To do -> Only lines holding "resguardos" are wanted; copy each of them from the records below.

Stored records
= Beginning of Section =

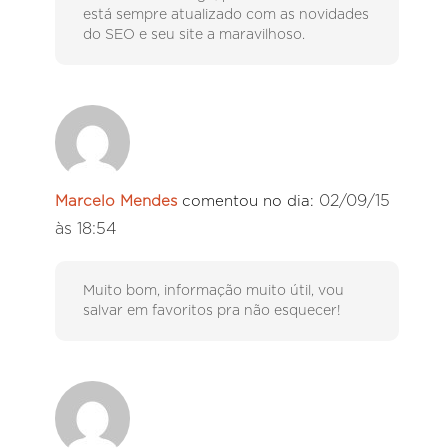
está sempre atualizado com as novidades
do SEO e seu site a maravilhoso.
02/09/15
Marcelo Mendes
comentou no dia:
às 18:54
Muito bom, informação muito útil, vou
salvar em favoritos pra não esquecer!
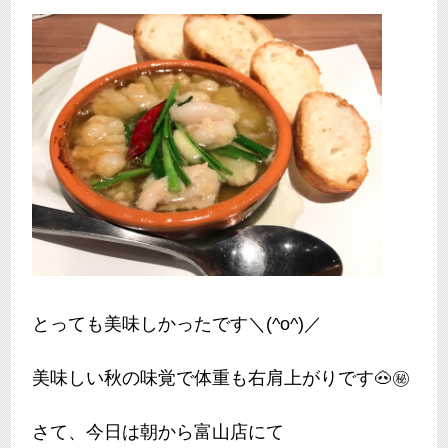
とっても美味しかったです＼(^o^)／
美味しい秋の味覚で体重も右肩上がりです🐽㊙
さて、今日は朝から富山店にて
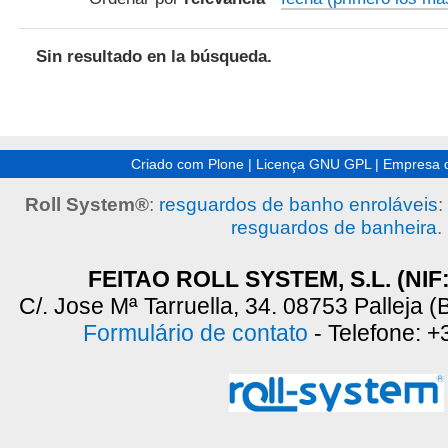
Sin resultado en la búsqueda.
Criado com Plone
|
Licença GNU GPL
|
Empresa 
Roll System®
:
resguardos de banho enroláveis
:
resguardos de banheira
.
FEITAO ROLL SYSTEM, S.L. (NIF
C/. Jose Mª Tarruella, 34. 08753 Palleja 
Formulário de contato
- Telefone:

= End of Section =

Result ->
resguardos de banho enroláveis
resguardos de banheira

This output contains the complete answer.